O leitor que se identifica como “Mindigo” me alertou que a tal reserva de vagas analisada no artigo “Vaga pra bandido no governo: agora é oficial” não contempla os servidores públicos de carreira e sim somente as atividades terceirizadas sob licitação. Isso exige uma revisão da análise original. 

Parece que entendi errado a frase “O texto obriga os poderes Legislativo, Executivo e Judiciário, além de entidades da administração indireta, a incluírem a cláusula com a reserva obrigatória em todos os editais de licitação dos contratos diretos e indiretos.” Entretanto, diversos outros elementos presentes na notícia induziam a compreensão equivocada da notícia – e quanto mais eu leio e releio a notícia original menos eu entendo o que exatamente ela quer dizer. 

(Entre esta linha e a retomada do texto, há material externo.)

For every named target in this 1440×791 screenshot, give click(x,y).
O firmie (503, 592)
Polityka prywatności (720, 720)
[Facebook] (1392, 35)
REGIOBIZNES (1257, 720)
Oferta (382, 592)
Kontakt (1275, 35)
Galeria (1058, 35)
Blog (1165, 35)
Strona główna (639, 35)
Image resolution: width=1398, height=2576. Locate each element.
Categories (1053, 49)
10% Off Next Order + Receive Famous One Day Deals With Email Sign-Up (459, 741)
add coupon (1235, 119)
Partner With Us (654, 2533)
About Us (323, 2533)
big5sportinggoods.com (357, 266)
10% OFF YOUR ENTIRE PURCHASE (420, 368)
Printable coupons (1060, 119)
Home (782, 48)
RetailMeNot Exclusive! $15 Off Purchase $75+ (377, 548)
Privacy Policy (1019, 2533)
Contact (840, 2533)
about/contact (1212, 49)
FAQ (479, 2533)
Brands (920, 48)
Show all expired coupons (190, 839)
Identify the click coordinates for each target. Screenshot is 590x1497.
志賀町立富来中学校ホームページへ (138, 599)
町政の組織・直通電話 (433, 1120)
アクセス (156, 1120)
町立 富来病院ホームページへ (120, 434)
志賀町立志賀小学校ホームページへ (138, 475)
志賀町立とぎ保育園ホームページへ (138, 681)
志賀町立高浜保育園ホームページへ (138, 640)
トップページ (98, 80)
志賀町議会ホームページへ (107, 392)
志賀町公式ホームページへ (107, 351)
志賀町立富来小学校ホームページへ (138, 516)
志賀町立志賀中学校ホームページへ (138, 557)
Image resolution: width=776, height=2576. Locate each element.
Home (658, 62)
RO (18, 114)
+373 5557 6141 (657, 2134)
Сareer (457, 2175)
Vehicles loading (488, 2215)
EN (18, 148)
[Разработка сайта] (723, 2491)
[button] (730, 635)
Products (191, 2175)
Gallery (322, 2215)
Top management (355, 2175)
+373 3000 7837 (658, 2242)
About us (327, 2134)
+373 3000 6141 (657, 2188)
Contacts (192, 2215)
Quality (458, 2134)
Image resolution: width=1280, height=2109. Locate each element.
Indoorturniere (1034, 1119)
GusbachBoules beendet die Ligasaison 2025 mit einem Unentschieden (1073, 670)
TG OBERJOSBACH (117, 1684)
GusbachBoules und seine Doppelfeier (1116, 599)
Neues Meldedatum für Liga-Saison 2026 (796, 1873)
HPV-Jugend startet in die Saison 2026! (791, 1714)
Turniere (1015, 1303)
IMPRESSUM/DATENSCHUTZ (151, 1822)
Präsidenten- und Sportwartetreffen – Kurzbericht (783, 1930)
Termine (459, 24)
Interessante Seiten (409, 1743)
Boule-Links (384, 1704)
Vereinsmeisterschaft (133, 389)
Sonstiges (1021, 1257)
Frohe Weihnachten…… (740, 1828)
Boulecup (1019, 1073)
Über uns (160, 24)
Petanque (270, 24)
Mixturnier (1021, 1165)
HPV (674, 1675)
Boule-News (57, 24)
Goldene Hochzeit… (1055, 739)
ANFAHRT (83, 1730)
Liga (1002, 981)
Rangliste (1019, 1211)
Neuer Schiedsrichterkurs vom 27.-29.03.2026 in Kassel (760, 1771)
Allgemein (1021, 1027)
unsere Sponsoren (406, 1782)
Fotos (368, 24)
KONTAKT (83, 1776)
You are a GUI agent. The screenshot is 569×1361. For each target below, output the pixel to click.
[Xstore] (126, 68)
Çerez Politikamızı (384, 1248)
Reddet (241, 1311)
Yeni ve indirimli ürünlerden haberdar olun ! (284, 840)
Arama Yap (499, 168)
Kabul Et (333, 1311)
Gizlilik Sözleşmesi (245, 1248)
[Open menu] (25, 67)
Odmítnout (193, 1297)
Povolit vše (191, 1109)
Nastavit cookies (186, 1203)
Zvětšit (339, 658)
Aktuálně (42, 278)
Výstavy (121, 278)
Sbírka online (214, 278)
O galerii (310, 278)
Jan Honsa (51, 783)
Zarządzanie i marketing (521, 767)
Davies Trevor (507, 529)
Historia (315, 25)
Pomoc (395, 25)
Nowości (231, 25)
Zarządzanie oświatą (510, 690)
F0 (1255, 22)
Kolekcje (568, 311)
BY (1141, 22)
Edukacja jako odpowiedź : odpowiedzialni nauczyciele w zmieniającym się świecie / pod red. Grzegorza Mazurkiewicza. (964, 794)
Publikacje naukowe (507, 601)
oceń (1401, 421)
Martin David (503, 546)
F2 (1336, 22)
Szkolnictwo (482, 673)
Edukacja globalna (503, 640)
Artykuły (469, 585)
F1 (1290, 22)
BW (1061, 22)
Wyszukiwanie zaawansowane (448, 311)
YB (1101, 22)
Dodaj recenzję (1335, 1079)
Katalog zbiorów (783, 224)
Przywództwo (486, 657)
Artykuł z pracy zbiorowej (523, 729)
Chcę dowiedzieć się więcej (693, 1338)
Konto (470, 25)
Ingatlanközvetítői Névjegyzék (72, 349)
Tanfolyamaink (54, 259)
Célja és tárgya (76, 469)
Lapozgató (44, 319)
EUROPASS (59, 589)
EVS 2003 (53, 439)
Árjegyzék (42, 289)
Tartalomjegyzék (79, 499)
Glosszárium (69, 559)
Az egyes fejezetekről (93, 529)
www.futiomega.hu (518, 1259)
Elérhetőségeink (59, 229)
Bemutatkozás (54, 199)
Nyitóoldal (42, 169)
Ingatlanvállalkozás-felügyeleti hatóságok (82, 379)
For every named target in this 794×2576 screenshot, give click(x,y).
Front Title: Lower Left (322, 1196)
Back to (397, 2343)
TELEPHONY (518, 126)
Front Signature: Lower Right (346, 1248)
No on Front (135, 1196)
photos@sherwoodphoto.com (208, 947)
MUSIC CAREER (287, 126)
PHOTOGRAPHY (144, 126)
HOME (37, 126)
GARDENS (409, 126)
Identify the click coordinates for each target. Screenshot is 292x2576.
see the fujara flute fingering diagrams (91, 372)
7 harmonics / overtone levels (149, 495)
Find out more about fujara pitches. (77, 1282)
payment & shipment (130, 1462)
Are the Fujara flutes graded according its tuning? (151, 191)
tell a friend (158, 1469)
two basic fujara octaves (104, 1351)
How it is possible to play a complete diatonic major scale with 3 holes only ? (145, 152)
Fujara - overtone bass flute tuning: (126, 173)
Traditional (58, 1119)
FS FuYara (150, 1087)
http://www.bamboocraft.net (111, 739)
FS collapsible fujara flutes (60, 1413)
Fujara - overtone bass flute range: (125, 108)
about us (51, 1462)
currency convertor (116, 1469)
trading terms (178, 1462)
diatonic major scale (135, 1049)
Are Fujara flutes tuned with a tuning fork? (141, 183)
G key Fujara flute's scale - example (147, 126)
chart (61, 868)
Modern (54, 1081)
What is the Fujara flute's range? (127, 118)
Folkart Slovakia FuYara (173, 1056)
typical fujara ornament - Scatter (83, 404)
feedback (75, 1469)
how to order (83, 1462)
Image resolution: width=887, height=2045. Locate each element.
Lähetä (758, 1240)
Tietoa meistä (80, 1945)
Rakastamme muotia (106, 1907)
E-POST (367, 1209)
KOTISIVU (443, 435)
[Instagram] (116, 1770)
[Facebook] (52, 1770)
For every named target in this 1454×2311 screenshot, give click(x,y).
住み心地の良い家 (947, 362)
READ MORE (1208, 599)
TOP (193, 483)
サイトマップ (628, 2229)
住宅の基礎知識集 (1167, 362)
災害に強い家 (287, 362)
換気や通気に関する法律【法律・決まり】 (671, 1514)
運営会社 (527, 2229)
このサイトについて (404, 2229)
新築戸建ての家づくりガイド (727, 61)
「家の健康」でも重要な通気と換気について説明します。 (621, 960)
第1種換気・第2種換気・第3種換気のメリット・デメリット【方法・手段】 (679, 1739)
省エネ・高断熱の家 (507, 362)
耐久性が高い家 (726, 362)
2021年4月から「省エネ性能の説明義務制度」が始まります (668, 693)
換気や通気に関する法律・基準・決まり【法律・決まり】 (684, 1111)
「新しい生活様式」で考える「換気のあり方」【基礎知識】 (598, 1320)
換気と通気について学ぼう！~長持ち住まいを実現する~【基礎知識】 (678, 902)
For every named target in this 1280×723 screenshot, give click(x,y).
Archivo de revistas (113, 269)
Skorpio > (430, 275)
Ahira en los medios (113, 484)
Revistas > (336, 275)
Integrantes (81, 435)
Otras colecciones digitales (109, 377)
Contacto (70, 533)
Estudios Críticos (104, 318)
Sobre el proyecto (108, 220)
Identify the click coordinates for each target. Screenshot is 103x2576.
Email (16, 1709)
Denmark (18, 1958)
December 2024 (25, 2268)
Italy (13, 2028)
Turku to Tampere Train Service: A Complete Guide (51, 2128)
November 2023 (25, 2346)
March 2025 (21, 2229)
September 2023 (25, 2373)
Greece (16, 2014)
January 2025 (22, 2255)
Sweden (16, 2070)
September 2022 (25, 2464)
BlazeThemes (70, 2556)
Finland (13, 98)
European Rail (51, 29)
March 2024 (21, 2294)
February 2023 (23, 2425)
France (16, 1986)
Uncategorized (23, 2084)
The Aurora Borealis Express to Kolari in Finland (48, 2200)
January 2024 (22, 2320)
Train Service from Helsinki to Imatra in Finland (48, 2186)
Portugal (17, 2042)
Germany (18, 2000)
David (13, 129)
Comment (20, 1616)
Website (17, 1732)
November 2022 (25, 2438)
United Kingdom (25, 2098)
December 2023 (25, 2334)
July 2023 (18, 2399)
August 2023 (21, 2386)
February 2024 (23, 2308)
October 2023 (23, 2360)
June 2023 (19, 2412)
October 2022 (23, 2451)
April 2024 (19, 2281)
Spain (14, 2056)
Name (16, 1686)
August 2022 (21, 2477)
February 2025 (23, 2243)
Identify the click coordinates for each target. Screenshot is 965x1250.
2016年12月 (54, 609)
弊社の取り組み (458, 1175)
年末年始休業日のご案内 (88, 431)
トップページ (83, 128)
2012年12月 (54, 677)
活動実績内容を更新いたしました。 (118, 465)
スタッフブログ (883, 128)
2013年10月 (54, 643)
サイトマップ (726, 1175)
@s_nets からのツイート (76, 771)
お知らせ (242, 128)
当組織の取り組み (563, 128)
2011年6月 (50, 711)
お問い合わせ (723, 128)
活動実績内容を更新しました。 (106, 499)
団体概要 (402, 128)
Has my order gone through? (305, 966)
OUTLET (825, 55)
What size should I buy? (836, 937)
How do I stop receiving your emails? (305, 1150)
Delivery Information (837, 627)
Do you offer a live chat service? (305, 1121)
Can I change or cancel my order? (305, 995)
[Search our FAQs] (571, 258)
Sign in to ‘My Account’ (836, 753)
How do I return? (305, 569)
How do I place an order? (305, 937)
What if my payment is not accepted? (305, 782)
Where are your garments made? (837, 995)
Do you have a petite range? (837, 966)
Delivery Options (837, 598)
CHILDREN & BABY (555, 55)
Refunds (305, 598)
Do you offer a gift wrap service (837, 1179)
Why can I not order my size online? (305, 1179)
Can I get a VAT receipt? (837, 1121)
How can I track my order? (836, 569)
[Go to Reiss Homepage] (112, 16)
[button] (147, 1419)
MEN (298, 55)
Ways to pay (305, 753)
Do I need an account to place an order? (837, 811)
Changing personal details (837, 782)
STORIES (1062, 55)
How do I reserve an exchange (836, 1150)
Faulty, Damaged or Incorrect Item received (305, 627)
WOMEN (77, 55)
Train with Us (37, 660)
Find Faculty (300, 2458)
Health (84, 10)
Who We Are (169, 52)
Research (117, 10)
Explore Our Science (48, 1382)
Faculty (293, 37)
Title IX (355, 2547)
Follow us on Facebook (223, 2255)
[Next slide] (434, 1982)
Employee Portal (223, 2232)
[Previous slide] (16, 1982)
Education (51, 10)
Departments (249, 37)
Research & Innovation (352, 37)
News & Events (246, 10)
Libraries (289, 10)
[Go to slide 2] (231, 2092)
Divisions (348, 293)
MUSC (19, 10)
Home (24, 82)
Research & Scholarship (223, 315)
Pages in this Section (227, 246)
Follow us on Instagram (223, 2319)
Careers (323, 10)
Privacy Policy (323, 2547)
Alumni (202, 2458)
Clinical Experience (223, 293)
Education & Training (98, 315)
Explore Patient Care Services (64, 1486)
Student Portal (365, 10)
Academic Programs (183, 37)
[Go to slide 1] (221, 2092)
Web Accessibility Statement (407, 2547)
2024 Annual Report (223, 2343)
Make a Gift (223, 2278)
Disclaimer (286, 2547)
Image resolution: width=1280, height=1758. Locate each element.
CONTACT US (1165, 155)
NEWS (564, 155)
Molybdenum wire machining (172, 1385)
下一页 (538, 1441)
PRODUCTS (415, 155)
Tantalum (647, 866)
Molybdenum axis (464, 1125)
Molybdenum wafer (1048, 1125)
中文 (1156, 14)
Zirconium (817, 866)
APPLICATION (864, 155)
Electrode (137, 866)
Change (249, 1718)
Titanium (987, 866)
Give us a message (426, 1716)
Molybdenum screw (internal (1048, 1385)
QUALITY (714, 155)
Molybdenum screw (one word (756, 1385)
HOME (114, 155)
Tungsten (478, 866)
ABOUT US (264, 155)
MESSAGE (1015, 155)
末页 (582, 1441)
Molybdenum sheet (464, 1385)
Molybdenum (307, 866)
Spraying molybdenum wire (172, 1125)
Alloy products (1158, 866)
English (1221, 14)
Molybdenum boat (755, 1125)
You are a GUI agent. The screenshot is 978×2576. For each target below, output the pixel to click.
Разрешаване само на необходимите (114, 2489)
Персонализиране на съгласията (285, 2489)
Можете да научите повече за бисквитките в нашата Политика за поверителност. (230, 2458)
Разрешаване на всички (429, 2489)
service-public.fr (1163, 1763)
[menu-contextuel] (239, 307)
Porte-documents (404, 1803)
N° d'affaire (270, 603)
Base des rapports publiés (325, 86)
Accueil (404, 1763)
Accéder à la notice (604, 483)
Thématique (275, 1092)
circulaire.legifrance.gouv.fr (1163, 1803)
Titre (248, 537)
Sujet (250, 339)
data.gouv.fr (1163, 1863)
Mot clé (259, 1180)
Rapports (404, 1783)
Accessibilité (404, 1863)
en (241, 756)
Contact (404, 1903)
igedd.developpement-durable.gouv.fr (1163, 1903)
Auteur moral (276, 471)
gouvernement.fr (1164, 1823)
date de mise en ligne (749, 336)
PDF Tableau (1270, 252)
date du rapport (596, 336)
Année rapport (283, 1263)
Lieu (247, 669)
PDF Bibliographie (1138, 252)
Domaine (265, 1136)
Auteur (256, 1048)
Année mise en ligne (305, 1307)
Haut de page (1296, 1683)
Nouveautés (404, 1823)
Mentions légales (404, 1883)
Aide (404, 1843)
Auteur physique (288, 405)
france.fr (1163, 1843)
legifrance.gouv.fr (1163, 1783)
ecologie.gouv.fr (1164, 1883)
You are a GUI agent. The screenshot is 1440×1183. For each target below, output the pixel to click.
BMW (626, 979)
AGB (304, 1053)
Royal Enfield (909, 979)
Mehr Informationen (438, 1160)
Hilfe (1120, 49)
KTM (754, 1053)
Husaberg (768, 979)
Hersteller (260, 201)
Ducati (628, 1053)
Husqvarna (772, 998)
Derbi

O que eu não estou entendendo nesta história é o seguinte: “O percentual se aplicará em todos os cargos oferecidos, que serão preenchidos em seleção única. Caso não haja candidatos egressos do sistema penitenciário, as vagas serão revertidas aos demais candidatos.” MAS PERAÍ.

1) Desde quando empresas privadas, que são as participantes de licitações públicas, contratam empregados através de processos de “seleção única”? Que eu saiba, “seleção única” significa “concurso”, e empresas privadas costumam contratar ou candidatos indicados ou por análise de currículo e entrevista. Afinal, a notícia diz que todos os cargos “serão preenchidos em seleção única“. 

2) E desde quando o poder público pode exigir que haja ex-detentos “em todos os cargos oferecidos” de uma empresa privada? Quer dizer que, se eu for o dono da empresa, eu tenho a obrigação de ter 5% de gerentes ex-detentos, 5% de secretários ex-detentos, 5% de tesoureiros ex-detentos? Mas quantos funcionários eu tenho que ter para conseguir preencher esse percentual na minha própria empresa? Afinal, a notícia diz que “o percentual se aplicará em todos os cargos oferecidos“. 

Tudo no vocabulário e na estrutura do texto da notícia (especialmente os textos destacados em itálico neste artigo) parece se referir a concursos públicos. O vocabulário sobre “seleção única” e “cargos oferecidos” é típico de concursos públicos e não tem nada a ver com os métodos de contratação de empresas privadas. Mas quem participa de “editais de licitação” são empresas privadas. 

A conclusão a que cheguei, depois de muito quebrar a cabeça para tentar entender tudo isso, é que essa história está muito mal contada. Quanto mais leio, menos entendo sobre que cargos incidirá a tal lei.

Aguardarei a publicação do texto legal aprovado e sancionado pelo prefeito para tentar entender o que realmente diz a lei, já que a redação do site da ALERJ é uma porcaria e que todos os sites de notícias, como é característico da preguiça mental e falta de compromisso com a qualidade típicas de países sub-desenvolvidos, limitaram-se a reproduzir um texto confuso sem sequer perceber que havia algo mal explicado. 

Arthur Golgo Lucas – arthur.bio.br – 05/11/2012

Importante

O artigo com a análise original, equivocada, continuará no blog. Por dois motivos: 

Primeiro, porque herrar é umano e vale mais a pena aprender com os erros do que ignorá-los, negá-los ou – horror dos horrores – tergiversar tentando acobertá-los ou justificá-los. 

Segundo, porque eu não vou jamais colocar em risco a credibilidade do blog alterando textos já publicados (exceto para corrigir algum erro de ortografia ou alguma frase que eventualmente tenha saído truncada).